Однако время было позднее, да к тому же советское, а значит, кафешки и рестораны всю ночь работать не собирались. Нам об этом дипломатично (или почти дипломатично) намекнули местные официанты. Поляки уже собираться стали, а Шурик не унимался. Он наверняка решил уйти с этого мероприятия с польской красавицей. Кто-то из ее окружения попытался Шурику что-то объяснить. Шурик же ему в ответ: «А ты це кто?» Тот сказал, что он муж понравившейся Шурику девицы, и вернул Шурику его же фразу: «А ты це кто?» Тут бы Шурику и успокоиться, но он выдал: «А я – це е… рь». Подкрепляя свои слова хуком в голову мнимого (а может и настоящего) мужа. Дальше весьма предсказуемое продолжение – драка. От нас трое. Я поначалу думал, что медик наш сплохует. И оказался неправ. Мой коллега по несчастью грудью своей впалой встал на защиту чести офицерского мундира. С другой стороны в бой поначалу вступила как минимум великолепная четверка польского легиона. Потом на их сторону подтянулись и местные официанты. Я так думаю, что их на это сподвигло отнюдь не то, что мы еще не расплатились за трапезу, а подлое бендеровское естество. Получается, что польские шляхтичи им оказались во сто крат милее офицеров своей великой Родины. Ничего удивительного, ведь Ровенщина, Тернопольщина и Львовщина – известные на тот (да и, наверное, на этот) момент рассадники оуновской и иже с ними зараз.

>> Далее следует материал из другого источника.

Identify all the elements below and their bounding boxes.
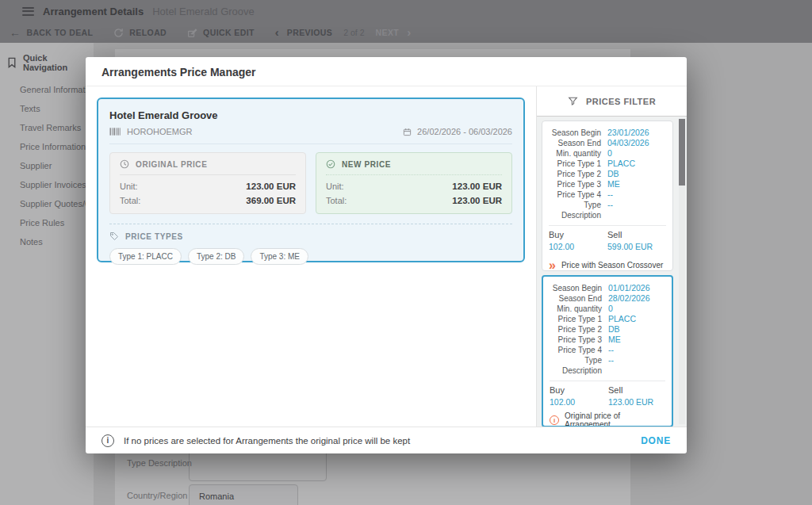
back-to-deal-button[interactable]: ← BACK TO DEAL xyxy=(10,28,93,37)
field-value: 0 xyxy=(608,304,613,314)
field-value: -- xyxy=(607,189,613,200)
reload-label: RELOAD xyxy=(129,28,167,37)
prices-filter-header[interactable]: PRICES FILTER xyxy=(537,86,687,117)
field-value: 04/03/2026 xyxy=(607,138,649,148)
total-label: Total: xyxy=(120,196,140,205)
screen: Arrangement Details Hotel Emerald Groove… xyxy=(0,0,812,505)
sidebar-header: Quick Navigation xyxy=(0,43,94,80)
price-types-section: PRICE TYPES Type 1: PLACC Type 2: DB Typ… xyxy=(109,224,512,265)
sell-label: Sell xyxy=(608,385,653,395)
menu-icon[interactable] xyxy=(22,7,34,16)
quick-edit-button[interactable]: QUICK EDIT xyxy=(187,28,255,38)
next-label: NEXT xyxy=(376,28,400,37)
field-label: Season End xyxy=(550,293,602,304)
field-value: -- xyxy=(608,355,614,376)
price-fields: Season Begin 23/01/2026 Season End 04/03… xyxy=(549,128,666,220)
info-icon: i xyxy=(550,415,559,425)
field-label: Season Begin xyxy=(550,283,602,293)
buy-value: 102.00 xyxy=(550,397,608,407)
field-value: 0 xyxy=(607,148,612,159)
arrangements-price-manager-dialog: Arrangements Price Manager Hotel Emerald… xyxy=(86,57,687,453)
field-value: 23/01/2026 xyxy=(607,128,649,138)
page-title: Arrangement Details xyxy=(43,6,144,17)
price-note: » Price with Season Crossover xyxy=(549,261,666,270)
original-total-value: 369.00 EUR xyxy=(246,196,296,205)
field-label: Price Type 2 xyxy=(550,324,602,335)
sidebar-item[interactable]: Notes xyxy=(0,232,94,251)
hotel-meta-row: HOROHOEMGR 26/02/2026 - 06/03/2026 xyxy=(109,127,512,144)
toolbar: ← BACK TO DEAL RELOAD QUICK EDIT ‹ PREVI… xyxy=(0,22,812,43)
modal-footer: i If no prices are selected for Arrangem… xyxy=(86,427,687,453)
scrollbar-thumb[interactable] xyxy=(679,119,685,186)
buy-sell-row: Buy 102.00 Sell 123.00 EUR xyxy=(550,385,665,407)
new-unit-row: Unit: 123.00 EUR xyxy=(326,182,502,191)
buy-sell-row: Buy 102.00 Sell 599.00 EUR xyxy=(549,230,666,251)
calendar-icon xyxy=(403,128,412,136)
field-value: PLACC xyxy=(607,159,635,169)
buy-column: Buy 102.00 xyxy=(549,230,607,251)
bookmark-icon xyxy=(7,57,17,68)
sidebar-item[interactable]: General Information xyxy=(0,80,94,99)
sidebar-item[interactable]: Price Information xyxy=(0,137,94,156)
unit-label: Unit: xyxy=(120,182,138,191)
country-region-label: Country/Region xyxy=(127,491,187,500)
field-value: -- xyxy=(607,200,613,220)
page-subtitle: Hotel Emerald Groove xyxy=(152,6,255,17)
field-row: Min. quantity 0 xyxy=(549,148,666,159)
sidebar-item[interactable]: Travel Remarks xyxy=(0,118,94,137)
field-label: Min. quantity xyxy=(550,304,602,314)
note-text: Price with Season Crossover xyxy=(561,261,663,270)
field-row: Price Type 1 PLACC xyxy=(549,159,666,169)
filter-icon xyxy=(568,96,578,106)
chevron-right-icon[interactable]: › xyxy=(407,28,411,37)
sidebar-item[interactable]: Price Rules xyxy=(0,213,94,232)
field-value: -- xyxy=(608,345,614,355)
price-option-card-selected[interactable]: Season Begin 01/01/2026 Season End 28/02… xyxy=(542,275,673,427)
previous-button[interactable]: PREVIOUS xyxy=(287,28,332,37)
price-type-chips: Type 1: PLACC Type 2: DB Type 3: ME xyxy=(109,248,512,265)
country-region-select[interactable]: Romania xyxy=(189,484,298,505)
new-total-row: Total: 123.00 EUR xyxy=(326,196,502,205)
original-price-title: ORIGINAL PRICE xyxy=(136,160,207,169)
quick-navigation-sidebar: Quick Navigation General Information Tex… xyxy=(0,43,94,505)
reload-button[interactable]: RELOAD xyxy=(113,28,167,38)
sidebar-title: Quick Navigation xyxy=(23,53,87,72)
sidebar-item[interactable]: Supplier Invoices xyxy=(0,175,94,194)
field-value: ME xyxy=(608,335,621,345)
price-types-title: PRICE TYPES xyxy=(125,232,183,241)
reload-icon xyxy=(113,28,124,38)
price-boxes: ORIGINAL PRICE Unit: 123.00 EUR Total: 3… xyxy=(109,152,512,214)
price-option-card[interactable]: Season Begin 23/01/2026 Season End 04/03… xyxy=(542,121,673,271)
hotel-code: HOROHOEMGR xyxy=(127,127,193,136)
buy-label: Buy xyxy=(549,230,607,239)
sell-value: 123.00 EUR xyxy=(608,397,653,407)
chevron-left-icon[interactable]: ‹ xyxy=(275,28,279,37)
prices-filter-panel: PRICES FILTER Season Begin 23/01/2026 xyxy=(536,86,687,427)
filter-scrollbar[interactable] xyxy=(679,118,685,424)
modal-body: Hotel Emerald Groove HOROHOEMGR xyxy=(86,86,687,427)
done-button[interactable]: DONE xyxy=(641,435,671,446)
sidebar-item[interactable]: Supplier xyxy=(0,156,94,175)
field-label: Min. quantity xyxy=(549,148,601,159)
original-total-row: Total: 369.00 EUR xyxy=(120,196,296,205)
hotel-name: Hotel Emerald Groove xyxy=(109,109,512,121)
field-row: Season End 04/03/2026 xyxy=(549,138,666,148)
clock-icon xyxy=(120,159,129,169)
buy-column: Buy 102.00 xyxy=(550,385,608,407)
modal-title: Arrangements Price Manager xyxy=(86,57,687,86)
field-row: Season End 28/02/2026 xyxy=(550,293,665,304)
sidebar-list: General Information Texts Travel Remarks… xyxy=(0,80,94,251)
sidebar-item[interactable]: Texts xyxy=(0,99,94,118)
price-notes: » Price with Season Crossover xyxy=(549,261,666,270)
modal-content: Hotel Emerald Groove HOROHOEMGR xyxy=(86,86,536,427)
type-description-label: Type Description xyxy=(127,458,192,468)
field-label: Price Type 4 xyxy=(550,345,602,355)
field-value: 01/01/2026 xyxy=(608,283,650,293)
next-button[interactable]: NEXT xyxy=(376,28,400,37)
sidebar-item[interactable]: Supplier Quotes/Order xyxy=(0,194,94,213)
buy-value: 102.00 xyxy=(549,242,607,251)
new-price-title: NEW PRICE xyxy=(342,160,391,169)
season-crossover-icon: » xyxy=(549,262,556,269)
field-label: Price Type 4 xyxy=(549,189,601,200)
price-type-chip: Type 2: DB xyxy=(188,248,244,265)
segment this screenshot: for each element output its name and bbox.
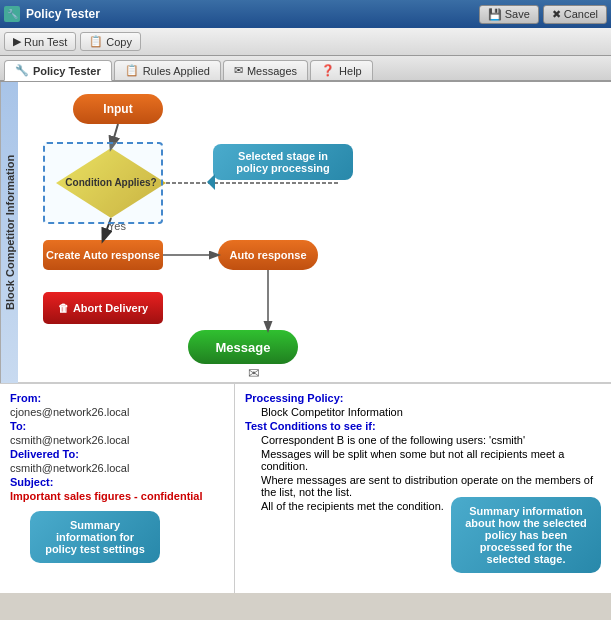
from-label: From: (10, 392, 41, 404)
flow-container: Input Condition Applies? Yes Create Auto… (18, 82, 611, 382)
main-content: Block Competitor Information Input Condi… (0, 82, 611, 383)
tab-rules-icon: 📋 (125, 64, 139, 77)
tab-messages[interactable]: ✉ Messages (223, 60, 308, 80)
tab-help-icon: ❓ (321, 64, 335, 77)
cancel-button[interactable]: ✖ Cancel (543, 5, 607, 24)
from-value: cjones@network26.local (10, 406, 129, 418)
tab-policy-tester[interactable]: 🔧 Policy Tester (4, 60, 112, 81)
callout-summary-left: Summary information for policy test sett… (30, 511, 160, 563)
bottom-section: From: cjones@network26.local To: csmith@… (0, 383, 611, 593)
subject-row: Subject: (10, 476, 224, 488)
to-row: To: (10, 420, 224, 432)
cancel-icon: ✖ (552, 8, 561, 21)
diagram-area: Input Condition Applies? Yes Create Auto… (18, 82, 611, 383)
processing-policy-label-row: Processing Policy: (245, 392, 601, 404)
tab-messages-icon: ✉ (234, 64, 243, 77)
shape-auto-response[interactable]: Auto response (218, 240, 318, 270)
condition-2: Messages will be split when some but not… (261, 448, 601, 472)
save-icon: 💾 (488, 8, 502, 21)
delivered-to-value: csmith@network26.local (10, 462, 129, 474)
subject-value: Important sales figures - confidential (10, 490, 203, 502)
tab-policy-icon: 🔧 (15, 64, 29, 77)
from-value-row: cjones@network26.local (10, 406, 224, 418)
delivered-to-label: Delivered To: (10, 448, 79, 460)
yes-label: Yes (108, 220, 126, 232)
callout-summary-right: Summary information about how the select… (451, 497, 601, 573)
shape-condition-text: Condition Applies? (56, 148, 166, 218)
delivered-to-row: Delivered To: (10, 448, 224, 460)
run-test-icon: ▶ (13, 35, 21, 48)
callout-stage-bubble: Selected stage in policy processing (213, 144, 353, 180)
processing-policy-label: Processing Policy: (245, 392, 343, 404)
shape-create-auto-response[interactable]: Create Auto response (43, 240, 163, 270)
test-conditions-label: Test Conditions to see if: (245, 420, 376, 432)
window-title: Policy Tester (26, 7, 100, 21)
processing-policy-value-row: Block Competitor Information (245, 406, 601, 418)
run-test-button[interactable]: ▶ Run Test (4, 32, 76, 51)
shape-message[interactable]: Message (188, 330, 298, 364)
tab-rules-applied[interactable]: 📋 Rules Applied (114, 60, 221, 80)
to-value: csmith@network26.local (10, 434, 129, 446)
abort-icon: 🗑 (58, 302, 69, 314)
title-bar: 🔧 Policy Tester 💾 Save ✖ Cancel (0, 0, 611, 28)
copy-button[interactable]: 📋 Copy (80, 32, 141, 51)
subject-label: Subject: (10, 476, 53, 488)
shape-abort-delivery[interactable]: 🗑 Abort Delivery (43, 292, 163, 324)
sidebar-label: Block Competitor Information (0, 82, 18, 383)
tab-bar: 🔧 Policy Tester 📋 Rules Applied ✉ Messag… (0, 56, 611, 82)
bottom-right-panel: Processing Policy: Block Competitor Info… (235, 384, 611, 593)
toolbar: ▶ Run Test 📋 Copy (0, 28, 611, 56)
shape-input[interactable]: Input (73, 94, 163, 124)
svg-line-0 (111, 124, 118, 148)
save-button[interactable]: 💾 Save (479, 5, 539, 24)
envelope-icon: ✉ (248, 365, 260, 381)
condition-1: Correspondent B is one of the following … (261, 434, 601, 446)
bottom-left-panel: From: cjones@network26.local To: csmith@… (0, 384, 235, 593)
to-label: To: (10, 420, 26, 432)
condition-3: Where messages are sent to distribution … (261, 474, 601, 498)
title-buttons: 💾 Save ✖ Cancel (479, 5, 607, 24)
from-row: From: (10, 392, 224, 404)
flow-arrows (18, 82, 611, 382)
copy-icon: 📋 (89, 35, 103, 48)
to-value-row: csmith@network26.local (10, 434, 224, 446)
app-icon: 🔧 (4, 6, 20, 22)
tab-help[interactable]: ❓ Help (310, 60, 373, 80)
delivered-to-value-row: csmith@network26.local (10, 462, 224, 474)
test-conditions-label-row: Test Conditions to see if: (245, 420, 601, 432)
subject-value-row: Important sales figures - confidential (10, 490, 224, 502)
processing-policy-value: Block Competitor Information (261, 406, 403, 418)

Силы были неравны. Настоящий кадровый офицер только один и два полунастоящих, а противостояла нам объединенная армия. Надо было отходить. Хорошо, что окна в той кафешке были от пола до потолка. Шурик, как истый полководец, сие заприметил, а затем и воспользовался. Полет пары стульев, звон осыпающихся стекол – и дорога к свободе открыта. Мы благополучно ретировались и без дальнейших приключений добрались до нашего временного пристанища – офицерского клуба. Никто нас не преследовал. Лишь немного жалко было Шурика: и в Ровно с бабами для него облом вышел.